Records drawn from a dataset:
========

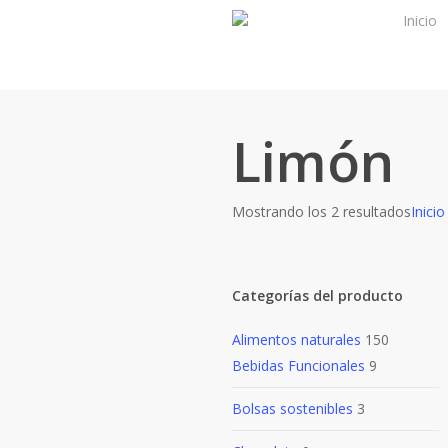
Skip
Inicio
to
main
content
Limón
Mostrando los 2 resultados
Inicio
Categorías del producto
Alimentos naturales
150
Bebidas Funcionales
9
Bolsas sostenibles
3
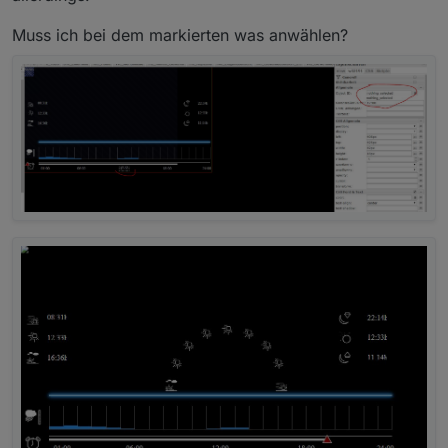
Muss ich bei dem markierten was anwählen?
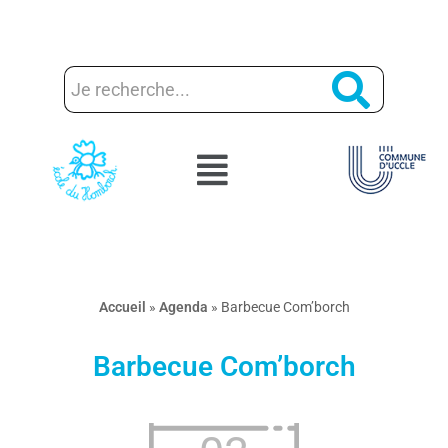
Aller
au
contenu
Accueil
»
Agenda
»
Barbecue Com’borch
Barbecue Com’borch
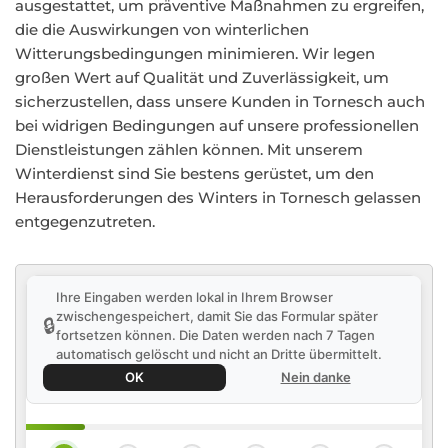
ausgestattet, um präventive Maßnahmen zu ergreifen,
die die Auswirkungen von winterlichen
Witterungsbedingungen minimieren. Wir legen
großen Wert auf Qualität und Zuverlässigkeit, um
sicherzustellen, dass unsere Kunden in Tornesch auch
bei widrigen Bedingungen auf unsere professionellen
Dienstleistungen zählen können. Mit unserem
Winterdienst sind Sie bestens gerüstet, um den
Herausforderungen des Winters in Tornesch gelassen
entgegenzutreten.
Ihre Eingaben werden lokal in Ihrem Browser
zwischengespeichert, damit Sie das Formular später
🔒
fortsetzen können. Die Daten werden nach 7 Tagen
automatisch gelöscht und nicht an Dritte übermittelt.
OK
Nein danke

========

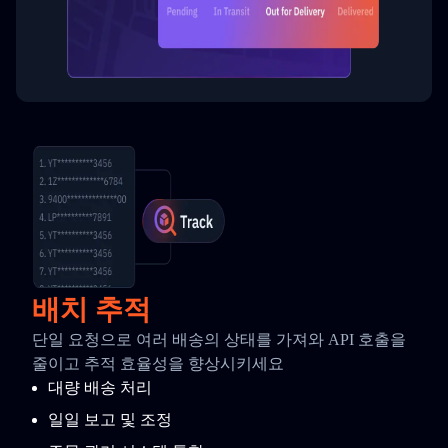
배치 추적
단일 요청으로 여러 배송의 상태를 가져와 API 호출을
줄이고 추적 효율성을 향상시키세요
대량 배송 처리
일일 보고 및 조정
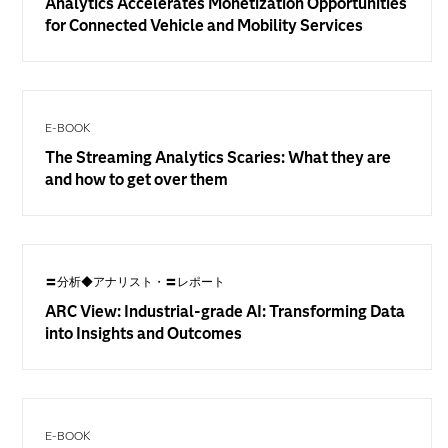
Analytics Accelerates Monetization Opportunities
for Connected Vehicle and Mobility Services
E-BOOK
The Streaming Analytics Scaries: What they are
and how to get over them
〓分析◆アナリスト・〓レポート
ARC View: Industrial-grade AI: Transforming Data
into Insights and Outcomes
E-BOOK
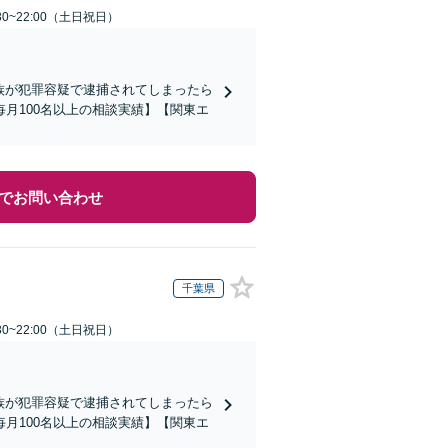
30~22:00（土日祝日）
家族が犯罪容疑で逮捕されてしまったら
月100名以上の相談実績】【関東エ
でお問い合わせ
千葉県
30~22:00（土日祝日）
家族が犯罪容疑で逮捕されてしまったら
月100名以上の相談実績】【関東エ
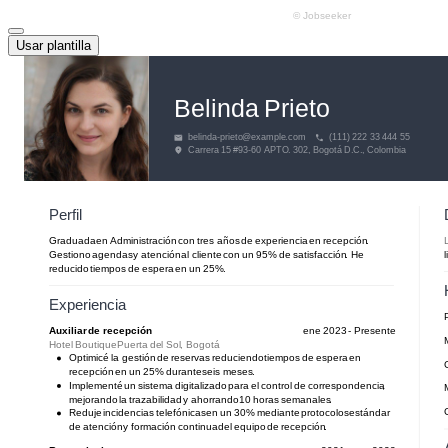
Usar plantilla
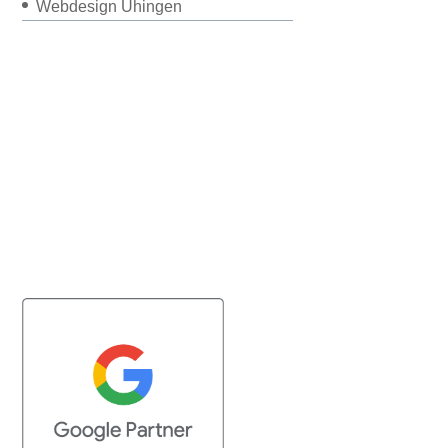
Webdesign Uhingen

========

The answer should be all lines from the entries above that hold the word "Tornesch".

» **Problem solution**
sicherzustellen, dass unsere Kunden in Tornesch auch
Herausforderungen des Winters in Tornesch gelassen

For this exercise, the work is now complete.